The optional leather seats up the comfort factor beyond a pillowy ride. The fronts are supportive and plush with design and stitching that are among the interior’s highlights, especially with the classy brandy-colored upholstery. Top Premium trims also have a lumbar massaging function, though it’s mostly a novelty with only a shred of the range that higher-end massaging systems have.
Short on Luxuriousness
The rest of the interior quality doesn’t do much to pull the LaCrosse out of the “near-luxury” category alongside Acura and Lincoln. The nicely appointed ES 350 and even the Maxima have an edge in materials quality and a more luxurious style. Holding the LaCrosse back is faux wood trim plastered in highly visible areas of the interior, and low-grade paneling and pockets below the door handle look straight from a non-luxury compact or midsize sedan.
If you can look past the fact that the LaCrosse’s materials aren’t as rich as that of a Lexus, you’re treated to desirable multimedia features. The large touch-screen is complemented by physical tuning and volume controls instead of gimmicky capacitive buttons, plus the always-welcome Apple CarPlay and Android Auto are standard. A more questionable inclusion is the new electronic gear selector. Like the Cadillac XT5 SUV that shares it, the selector layout in the LaCrosse takes time to learn and become accustomed to the operation — and comfortable picking the right gear. My opinion is that if you have to pause, think about it or “get used to it,” then the setup has an unneeded complexity. The space this electronic lever frees up under the center console is nice and the gear selector has a unique, techy look, but I found the gear engagement unsatisfying and frequently questioned which gear was chosen.
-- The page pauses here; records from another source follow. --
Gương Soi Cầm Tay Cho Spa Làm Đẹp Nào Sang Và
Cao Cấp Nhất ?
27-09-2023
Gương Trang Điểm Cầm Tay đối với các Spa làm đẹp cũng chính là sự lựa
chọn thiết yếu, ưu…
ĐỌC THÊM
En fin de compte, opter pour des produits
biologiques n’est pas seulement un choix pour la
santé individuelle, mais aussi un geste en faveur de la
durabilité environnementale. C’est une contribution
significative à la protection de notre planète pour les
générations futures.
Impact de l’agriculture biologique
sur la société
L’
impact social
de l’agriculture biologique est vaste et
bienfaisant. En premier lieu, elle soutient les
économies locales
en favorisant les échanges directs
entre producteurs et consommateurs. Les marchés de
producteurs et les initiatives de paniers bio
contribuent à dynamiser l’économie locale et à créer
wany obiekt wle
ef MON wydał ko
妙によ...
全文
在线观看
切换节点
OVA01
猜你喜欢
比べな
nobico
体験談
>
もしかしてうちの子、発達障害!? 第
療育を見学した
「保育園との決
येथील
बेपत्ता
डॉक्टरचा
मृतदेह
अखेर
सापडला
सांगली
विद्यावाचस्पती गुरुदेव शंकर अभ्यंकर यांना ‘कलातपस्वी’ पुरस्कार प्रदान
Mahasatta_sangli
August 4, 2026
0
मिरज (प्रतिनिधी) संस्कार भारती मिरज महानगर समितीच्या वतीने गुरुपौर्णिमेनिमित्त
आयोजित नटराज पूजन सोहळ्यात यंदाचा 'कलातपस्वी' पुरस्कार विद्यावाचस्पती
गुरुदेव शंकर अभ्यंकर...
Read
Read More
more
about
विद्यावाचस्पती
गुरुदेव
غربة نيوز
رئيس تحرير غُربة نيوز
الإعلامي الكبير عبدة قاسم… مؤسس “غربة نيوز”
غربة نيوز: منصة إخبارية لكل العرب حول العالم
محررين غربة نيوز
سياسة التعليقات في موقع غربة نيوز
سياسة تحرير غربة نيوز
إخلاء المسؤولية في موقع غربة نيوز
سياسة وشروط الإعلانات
What Makes the LaCrosse Unique
With the LaCrosse’s noticeable shortcoming in interior quality, the 2017 isn’t a serious luxury competitor to the ES 350, but the LaCrosse beats the ES 350 in any driving category (quietness, sportiness, comfort) and comes in at a strong value with desirable Apple CarPlay and Android Auto, all-wheel drive and adjustable firmness suspension the ES lacks. The two latter options, however, are available only on higher trim levels; to get the optimal experience, be prepared to look at a $45,000 LaCrosse. But even without all-wheel drive and the 20-inch package, the LaCrosse is a delight to drive, hitting the bullseye for comfort and quietness, something a lot of premium cars seem to have forgotten how to do well.